Sunrise, Sunset
A blanket of frost covered the ground on the first real cold day on the Broward this year. I warily traversed the slick dock planks as I carried my trusty Doohickey to capture the morning sunrise. I sure don’t want to fall again kept going through my mind. Today there was not a cloud in the sky but earlier in the week there were some breathtaking red and pink skies in the morning sunrise and pink and golden sunsets at evening time. Winter is my favorite time for capturing those moments on the Broward. I look for days when the tide is in, the wind is calm, and the sky is ablaze with color.
For the most part I have three steady winter companions that I can count on like clockwork; a Tricolored Heron, a Little Blue Heron, and a Snowy Egret . Today started out as it normally does. I heard the throaty call of the Tricolored Heron but by the time I could focus on it flying by, it had flown into the sun. Then things changed. A dark winged shape flew overhead. It was a 3rd year juvenile Bald Eagle. The eye band was still brown, it was beginning to get lots of white head and tail feathers and its beak was turning to yellow as were the eyes. It circled over a spot in the marsh and slowly settled down beyond sight. A few moments later I saw a fully grown adult Bald Eagle fly up the river and land in a tall pine tree across the river. Although they were not as close as I would have liked, I enjoyed every moment with them. Another raptor, a Red-tailed Hawk, a wintering Merganser and a Pelican further made my days.

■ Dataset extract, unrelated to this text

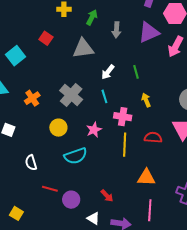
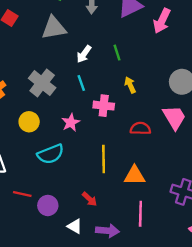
yellow line: (125, 145) -> (104, 159), moved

There are sunsets that take your breath away. One of my favorite authors, Jonathan Cahn, wrote about sunsets in our daily devotions (The Book of Mysteries). To paraphrase the lesson: In the moment the sun goes down, the day is over, the old day. Whatever happened now belongs in the past, todays problems become yesterdays. Its concerns are now yesterdays, its mistakes, sorrows, etc., are all in the past now. Those who embrace the sunset will rise in the dawn of a new day. What a blessing.